Une filière d’approvisionnement qui ne s’est pas tarie depuis. Sans demande, pas de cambriolages et si les bouteilles quittent une cave, c’est souvent pour en garnir une autre – par l’entremise d’un receleur promettant une revente sans traces. Un peu comme les mallettes de billets piégés à la peinture, certains sommeliers envisagent de marquer les bouteilles d’un tampon pour empêcher leur circulation après le vol. Magali Sulpice, sommelière de l’Auberge du Père Bise, deux étoiles au Michelin installé sur les rives du lac d’Annecy et dépossédé en 2018 d’une partie de sa cave, le suggérait après avoir constaté que les seules quilles épargnées par les voleurs étaient « quelques raretés marquées d’une contre-étiquette Ginestet, du temps où un négociant pouvait mettre un fût en bouteilles pour son client ».

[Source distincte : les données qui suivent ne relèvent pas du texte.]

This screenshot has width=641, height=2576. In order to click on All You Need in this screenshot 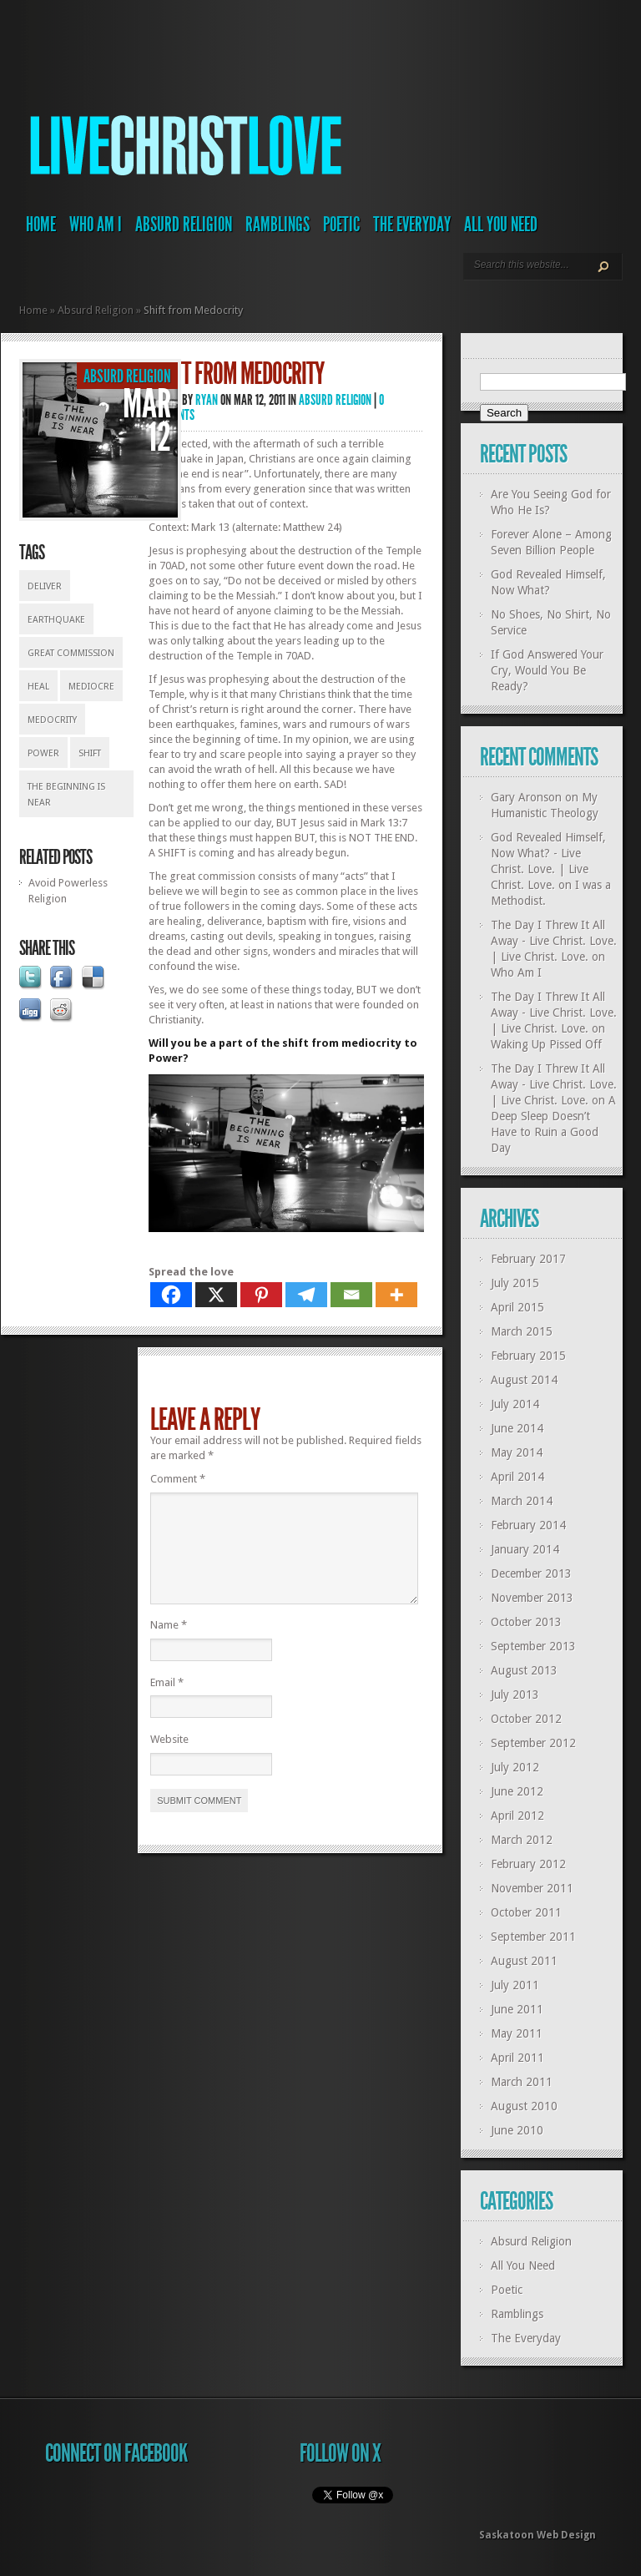, I will do `click(501, 224)`.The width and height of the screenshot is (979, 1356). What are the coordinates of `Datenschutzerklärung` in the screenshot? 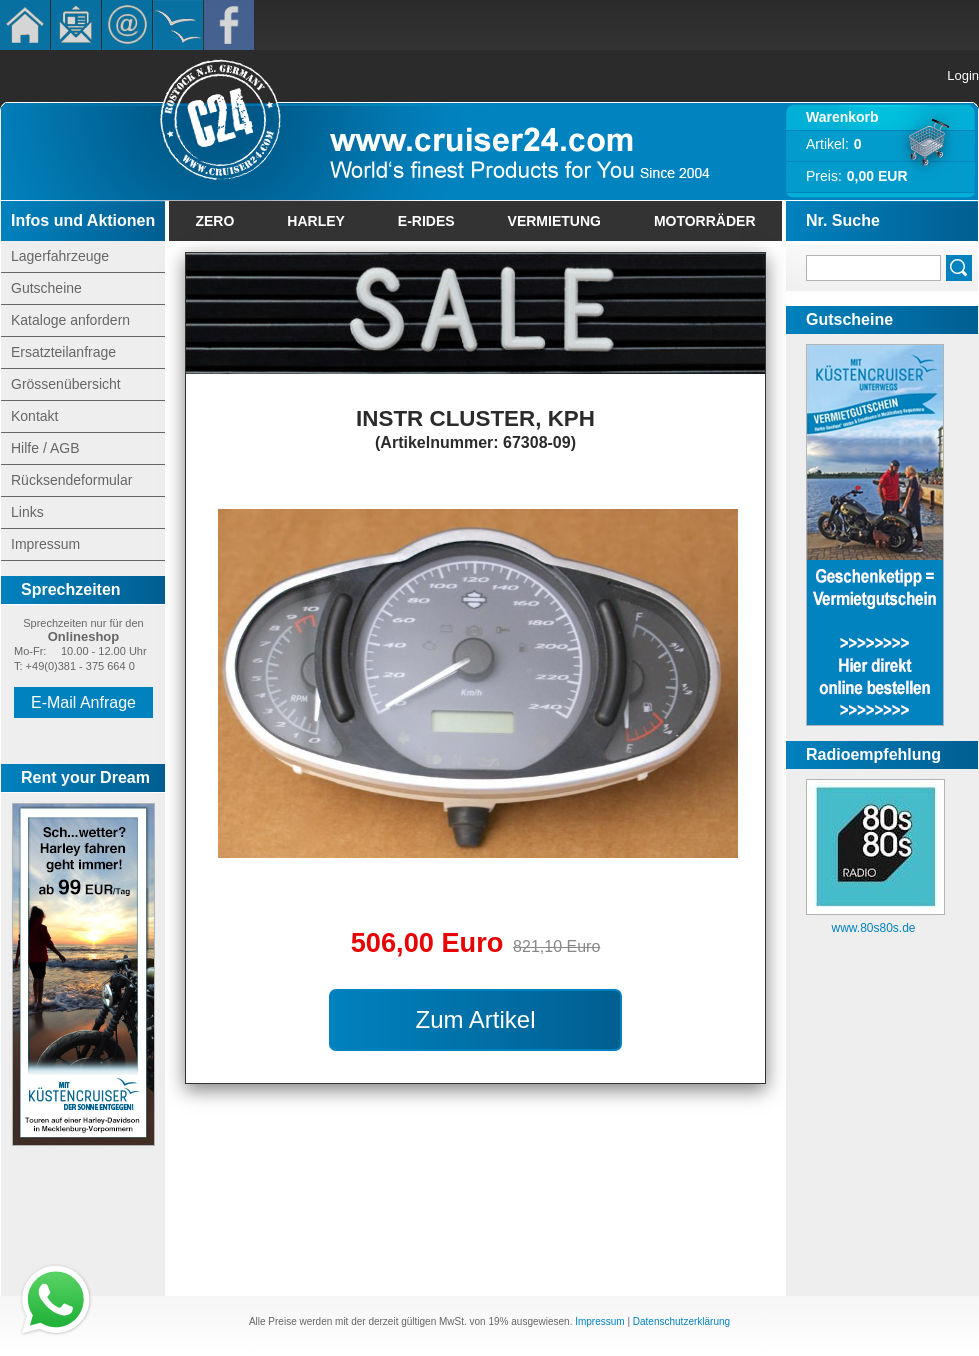 It's located at (681, 1321).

Si jamais vous êtes l’auteur de ce genre d’acrobaties, le meilleur moyen de ne pas se faire choper est encore de réserver le fruit de vos rapines à une consommation personnelle. Si possible sans trop se vanter sur les réseaux sociaux puisque c’est la photo d’une des bouteilles dérobées dans la cave de l’Auberge de l’Île Barbe publiée sur Snapchat par la femme d’un des suspects qui a permis aux enquêteurs de remonter la piste.